- Desde 7 de outubro de 2023, 235 crianças palestinas foram mortas pela força israelense no West Bank, sem qualquer indiciamento; há mais cinco mortes associadas a colonos.
- Mohammad al-Halaq, de nove anos, morreu após ser baleado na pelve durante uma ofensiva de soldados israelenses em ar-Rihiya, perto de Hebrom, em 16 de outubro do ano passado.
- Casos citados pelos levantamentos incluem Rimas Amuri, de 13 anos, em Jenin, e Layla al-Khatib, de 2 anos, mortas em incidentes separados envolvendo militares; famílias relatam falta de respostas oficiais.
- Organizações de direitos humanos afirmam que há impunidade e que crianças são alvo deliberado em alguns casos; autoridades israelenses dizem que investigações são feitas e que combatem o terrorismo conforme a lei.
- A comissão de inquérito da ONU aponta possíveis crimes contra crianças palestinas, incluindo genocídio em Gaza e crimes de guerra na West Bank, segundo relatos citados pela matéria.
O exército israelense informou ter matado 235 menores palestinos na Cisjordânia desde 7 de outubro de 2023, sem indictments, segundo organizações de direitos humanos que chamam o fato de licença para matar. O conflito começou com o ataque a Israel que deixou cerca de 1.200 mortes, incluindo muitos civis.
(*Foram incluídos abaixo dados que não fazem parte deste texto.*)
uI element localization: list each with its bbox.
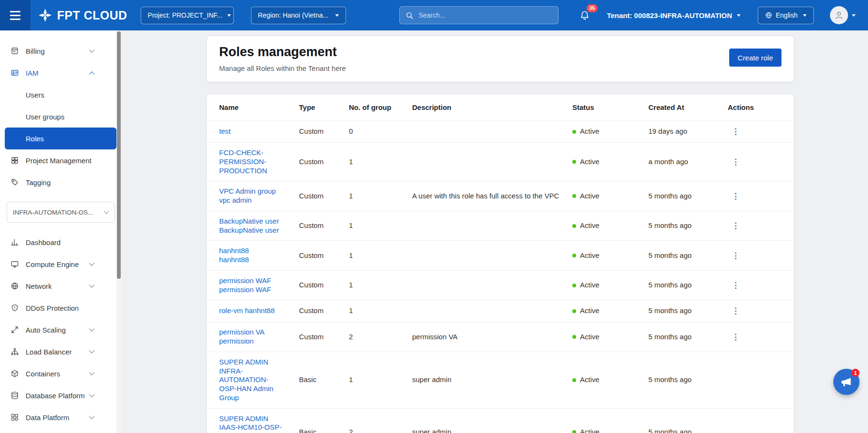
role-type: Custom	[299, 301, 349, 321]
status-label: Active	[580, 251, 599, 260]
sidebar-item-project-management[interactable]: Project Management	[0, 149, 121, 171]
table-row: test Custom 0 Active 19 days ago	[207, 121, 794, 143]
region-selector-label: Region: Hanoi (Vietna...	[258, 11, 328, 19]
sidebar-item-compute-engine[interactable]: Compute Engine	[0, 253, 121, 275]
table-header-row: Name Type No. of group Description Statu…	[207, 94, 794, 121]
row-actions-button[interactable]	[728, 221, 743, 231]
role-type: Custom	[299, 275, 349, 295]
sidebar-item-user-groups[interactable]: User groups	[0, 106, 121, 128]
network-icon	[10, 282, 19, 290]
sidebar-item-ddos-protection[interactable]: DDoS Protection	[0, 297, 121, 319]
sidebar-item-auto-scaling[interactable]: Auto Scaling	[0, 319, 121, 341]
sidebar-item-label: User groups	[26, 113, 94, 121]
role-subname-link[interactable]: vpc admin	[219, 196, 283, 205]
create-role-button[interactable]: Create role	[729, 49, 781, 67]
chevron-icon	[89, 47, 94, 52]
role-subname-link[interactable]: hanhnt88	[219, 256, 283, 265]
role-created-at: a month ago	[648, 152, 728, 172]
menu-button[interactable]	[0, 0, 30, 30]
language-selector[interactable]: English	[758, 7, 814, 24]
sidebar-scrollbar[interactable]	[116, 30, 121, 433]
role-description	[412, 156, 572, 167]
topbar: FPT CLOUD Project: PROJECT_INF... Region…	[0, 0, 868, 30]
role-group-count: 1	[349, 301, 412, 321]
tenant-selector[interactable]: Tenant: 000823-INFRA-AUTOMATION	[604, 11, 743, 20]
role-name-link[interactable]: SUPER ADMIN IAAS-HCM10-OSP-TEST-01 Admin…	[219, 414, 283, 433]
row-actions-button[interactable]	[728, 157, 743, 167]
role-name-link[interactable]: SUPER ADMIN INFRA-AUTOMATION-OSP-HAN Adm…	[219, 358, 283, 403]
sidebar-item-tagging[interactable]: Tagging	[0, 171, 121, 193]
role-subname-link[interactable]: permission WAF	[219, 285, 283, 295]
role-group-count: 1	[349, 216, 412, 236]
brand-logo[interactable]: FPT CLOUD	[38, 8, 127, 22]
role-name-link[interactable]: BackupNative user	[219, 217, 283, 226]
role-type: Custom	[299, 121, 349, 142]
status-label: Active	[580, 281, 599, 290]
row-actions-button[interactable]	[728, 127, 743, 137]
chevron-icon	[89, 392, 94, 397]
role-name-link[interactable]: test	[219, 127, 283, 136]
data-platform-icon	[10, 413, 19, 422]
sidebar-item-load-balancer[interactable]: Load Balancer	[0, 341, 121, 363]
project-management-icon	[10, 156, 19, 165]
status-label: Active	[580, 306, 599, 315]
search-input[interactable]	[418, 11, 552, 20]
sidebar-scrollbar-thumb[interactable]	[117, 31, 121, 279]
dashboard-icon	[10, 238, 19, 246]
status-label: Active	[580, 375, 599, 384]
vpc-selector-label: INFRA-AUTOMATION-OS...	[13, 209, 93, 216]
status-dot-icon	[572, 224, 576, 228]
fab-badge: 1	[851, 369, 859, 377]
globe-icon	[765, 11, 772, 19]
sidebar-item-data-platform[interactable]: Data Platform	[0, 406, 121, 428]
sidebar-item-billing[interactable]: Billing	[0, 40, 121, 62]
chevron-down-icon	[227, 14, 231, 17]
avatar	[830, 6, 848, 24]
role-group-count: 1	[349, 370, 412, 390]
role-type: Custom	[299, 327, 349, 347]
role-name-link[interactable]: permission WAF	[219, 276, 283, 285]
sidebar-item-users[interactable]: Users	[0, 84, 121, 106]
sidebar-item-network[interactable]: Network	[0, 275, 121, 297]
search-box	[399, 6, 559, 24]
sidebar-item-roles[interactable]: Roles	[5, 128, 116, 149]
sidebar-item-dashboard[interactable]: Dashboard	[0, 231, 121, 253]
role-name-link[interactable]: VPC Admin group	[219, 187, 283, 196]
row-actions-button[interactable]	[728, 191, 743, 201]
announcements-fab[interactable]: 1	[833, 369, 859, 395]
row-actions-button[interactable]	[728, 251, 743, 261]
tag-icon	[10, 178, 19, 187]
user-avatar[interactable]	[827, 6, 858, 25]
role-description	[412, 126, 572, 138]
status-dot-icon	[572, 160, 576, 164]
role-group-count: 1	[349, 152, 412, 172]
sidebar-item-containers[interactable]: Containers	[0, 363, 121, 384]
status-label: Active	[580, 157, 599, 167]
row-actions-button[interactable]	[728, 280, 743, 290]
role-type: Custom	[299, 152, 349, 172]
chevron-down-icon	[335, 14, 339, 17]
sidebar-item-database-platform[interactable]: Database Platform	[0, 384, 121, 406]
row-actions-button[interactable]	[728, 306, 743, 316]
role-name-link[interactable]: permission VA	[219, 328, 283, 337]
role-name-link[interactable]: FCD-CHECK-PERMISSION-PRODUCTION	[219, 148, 283, 175]
role-created-at: 5 months ago	[648, 327, 728, 347]
sidebar-item-iam[interactable]: IAM	[0, 62, 121, 84]
table-body: test Custom 0 Active 19 days ago	[207, 121, 794, 433]
notification-badge: 35	[587, 4, 597, 12]
role-description	[412, 220, 572, 232]
vpc-selector[interactable]: INFRA-AUTOMATION-OS...	[7, 202, 115, 223]
column-header: Name	[219, 94, 299, 120]
chevron-icon	[89, 71, 94, 77]
row-actions-button[interactable]	[728, 332, 743, 342]
project-selector[interactable]: Project: PROJECT_INF...	[141, 7, 234, 24]
table-row: SUPER ADMIN IAAS-HCM10-OSP-TEST-01 Admin…	[207, 409, 794, 433]
region-selector[interactable]: Region: Hanoi (Vietna...	[251, 7, 346, 24]
role-name-link[interactable]: hanhnt88	[219, 246, 283, 256]
role-subname-link[interactable]: permission	[219, 337, 283, 346]
notifications-button[interactable]: 35	[578, 8, 592, 22]
role-subname-link[interactable]: BackupNative user	[219, 226, 283, 235]
role-name-link[interactable]: role-vm hanhnt88	[219, 306, 283, 315]
table-row: permission WAF permission WAF Custom 1 A…	[207, 271, 794, 301]
containers-icon	[10, 369, 19, 378]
Na comunidade de ar-Rihiya, ao sul de Hebron, Mohammad al-Halaq, de 9 anos, morreu após ser baleado no quadril por um soldado durante um confronto perto de uma escola. Ele voltava para casa após uma atividade escolar, segundo relatos da família.
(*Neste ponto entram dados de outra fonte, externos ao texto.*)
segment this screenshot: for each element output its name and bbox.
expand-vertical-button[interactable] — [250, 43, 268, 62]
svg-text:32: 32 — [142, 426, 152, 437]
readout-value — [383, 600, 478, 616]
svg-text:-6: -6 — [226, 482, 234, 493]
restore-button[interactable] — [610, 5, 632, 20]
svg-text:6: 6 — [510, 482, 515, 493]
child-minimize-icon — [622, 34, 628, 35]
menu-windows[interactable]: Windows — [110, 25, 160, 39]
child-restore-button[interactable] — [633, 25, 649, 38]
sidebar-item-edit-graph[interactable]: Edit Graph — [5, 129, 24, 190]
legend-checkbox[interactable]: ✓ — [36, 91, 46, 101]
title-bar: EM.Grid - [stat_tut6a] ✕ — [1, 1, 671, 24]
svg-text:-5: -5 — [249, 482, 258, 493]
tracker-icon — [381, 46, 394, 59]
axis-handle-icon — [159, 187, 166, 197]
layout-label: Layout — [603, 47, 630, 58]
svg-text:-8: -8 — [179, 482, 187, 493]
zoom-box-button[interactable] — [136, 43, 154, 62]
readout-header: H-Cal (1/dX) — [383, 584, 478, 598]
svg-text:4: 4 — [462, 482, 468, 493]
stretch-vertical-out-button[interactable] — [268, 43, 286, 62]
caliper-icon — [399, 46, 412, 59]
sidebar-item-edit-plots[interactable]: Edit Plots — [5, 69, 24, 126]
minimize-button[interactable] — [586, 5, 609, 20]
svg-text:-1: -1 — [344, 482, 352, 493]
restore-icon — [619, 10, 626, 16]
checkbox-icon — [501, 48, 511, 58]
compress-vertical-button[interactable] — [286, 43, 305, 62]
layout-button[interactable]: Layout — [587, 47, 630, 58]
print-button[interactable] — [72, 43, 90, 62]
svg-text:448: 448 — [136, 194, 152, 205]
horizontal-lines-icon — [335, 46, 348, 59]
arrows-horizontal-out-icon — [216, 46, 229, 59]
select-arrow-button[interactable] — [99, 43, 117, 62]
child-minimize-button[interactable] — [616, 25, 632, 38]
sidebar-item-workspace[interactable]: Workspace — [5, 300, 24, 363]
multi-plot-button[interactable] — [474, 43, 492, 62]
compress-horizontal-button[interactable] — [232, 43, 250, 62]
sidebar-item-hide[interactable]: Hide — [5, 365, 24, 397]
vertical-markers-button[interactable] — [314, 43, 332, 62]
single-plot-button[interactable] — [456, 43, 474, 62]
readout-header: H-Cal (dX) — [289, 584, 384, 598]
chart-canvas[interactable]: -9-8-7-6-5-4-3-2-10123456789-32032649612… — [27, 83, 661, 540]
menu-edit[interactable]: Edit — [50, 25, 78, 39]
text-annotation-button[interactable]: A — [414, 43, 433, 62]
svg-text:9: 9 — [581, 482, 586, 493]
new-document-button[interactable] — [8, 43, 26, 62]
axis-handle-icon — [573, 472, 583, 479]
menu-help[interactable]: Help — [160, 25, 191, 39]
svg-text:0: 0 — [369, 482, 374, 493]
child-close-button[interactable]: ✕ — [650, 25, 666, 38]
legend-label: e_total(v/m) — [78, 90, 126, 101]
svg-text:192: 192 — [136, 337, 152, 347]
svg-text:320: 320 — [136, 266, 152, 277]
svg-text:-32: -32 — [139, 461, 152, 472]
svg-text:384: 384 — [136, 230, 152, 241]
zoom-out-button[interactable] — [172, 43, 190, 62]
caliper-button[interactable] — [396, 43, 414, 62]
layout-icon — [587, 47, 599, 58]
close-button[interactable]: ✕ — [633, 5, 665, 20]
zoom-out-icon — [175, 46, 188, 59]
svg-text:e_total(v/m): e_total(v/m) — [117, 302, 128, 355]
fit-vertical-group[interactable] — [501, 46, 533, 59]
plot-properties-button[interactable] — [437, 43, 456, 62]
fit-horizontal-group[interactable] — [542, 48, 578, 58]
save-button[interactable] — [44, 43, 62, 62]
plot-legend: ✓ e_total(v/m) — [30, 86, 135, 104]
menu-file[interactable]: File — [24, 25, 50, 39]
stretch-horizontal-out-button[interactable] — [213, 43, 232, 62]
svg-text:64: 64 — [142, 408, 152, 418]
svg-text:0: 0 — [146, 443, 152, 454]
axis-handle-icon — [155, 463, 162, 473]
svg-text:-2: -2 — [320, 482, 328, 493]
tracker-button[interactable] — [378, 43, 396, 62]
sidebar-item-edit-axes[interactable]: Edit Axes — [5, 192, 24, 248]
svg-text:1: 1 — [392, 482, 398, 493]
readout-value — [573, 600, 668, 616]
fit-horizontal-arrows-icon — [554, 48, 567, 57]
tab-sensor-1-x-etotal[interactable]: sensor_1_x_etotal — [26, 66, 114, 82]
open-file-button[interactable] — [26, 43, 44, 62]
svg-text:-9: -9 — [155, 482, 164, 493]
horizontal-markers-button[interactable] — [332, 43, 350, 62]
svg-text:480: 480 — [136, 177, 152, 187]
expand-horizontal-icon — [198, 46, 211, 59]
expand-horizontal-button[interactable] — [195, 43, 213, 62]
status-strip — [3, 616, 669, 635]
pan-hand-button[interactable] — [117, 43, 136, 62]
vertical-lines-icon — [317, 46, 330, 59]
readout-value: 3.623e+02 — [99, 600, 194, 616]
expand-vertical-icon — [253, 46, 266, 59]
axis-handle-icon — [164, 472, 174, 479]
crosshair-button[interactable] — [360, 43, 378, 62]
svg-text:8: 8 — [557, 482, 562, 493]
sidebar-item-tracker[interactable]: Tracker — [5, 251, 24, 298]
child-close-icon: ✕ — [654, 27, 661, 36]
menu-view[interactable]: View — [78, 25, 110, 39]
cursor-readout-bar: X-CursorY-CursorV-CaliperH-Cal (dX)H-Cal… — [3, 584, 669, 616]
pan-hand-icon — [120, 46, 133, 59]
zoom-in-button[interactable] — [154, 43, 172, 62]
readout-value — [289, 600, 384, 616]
A família de Mohammad confirmou que ele estava animado com uma nova mochila de proteção infantil, recebida na escola com o logotipo da Unicef. A mãe, Aliyah, descreveu o garoto como cheio de energia e curiosidade.
O incidente ocorreu por volta das 16h do dia 16 de outubro. Um par de fuzis do exército se aproximou em dois Jeeps, provocando a dispersão dos alunos. Vídeos mostram o momento em que um soldado dispara, levando Mohammad a cair no local.
Além de Mohammad, várias outras crianças faleceram na Cisjordânia desde outubro de 2023, em cenários que vão desde confrontos até operações militares. Organizações como B’Tselem destacam que o padrão tem sido de impunidade.
Yuli Novak, diretora executiva da B’Tselem, afirma que a política israelense permite a morte de palestinos sem responsabilização. A ONG divulgou o relatório Unshielded Childhood, que analisa 54 mortes de menores em 2025, no mínimo.
A Defesa israelense sustenta que não há alvo direto de civis desinteressados e que qualquer dano é analisado. Segundo o porta-voz, as forças agem para neutralizar terrorismo e cumprirem a lei.
Em Jenin, a garota Rimas Amuri, de 13 anos, foi baleada na frente de casa em fevereiro. A família afirma que não houve aviso prévio e que a jovem foi atingida pelas costas, levantando dúvidas sobre a resposta das tropas.
Layla al-Khatib, de 2 anos, morreu em janeiro, quando a sua mãe, Taymaa, estava no colo. O pai, Bassam, conta que a família estava em casa quando houve incursão de soldados que cercaram o prédio próximo.
O IDF informou que os casos de al-Halaq, Amuri e al-Khatib estão sob investigação da Polícia Militar. As investigações devem ser encaminhadas ao Ministério Público Militar para análise final.
Entidades independentes e comissões da ONU destacaram graves violações. Um comitê internacional citou possíveis crimes de guerra em Gaza e na Cisjordânia, incluindo ataques deliberados contra crianças. As autoridades israelenses rejeitam as acusações como incompatíveis com os fatos.
Fontes: Guardian, Haaretz, B’Tselem, Yesh Din, comissões da ONU.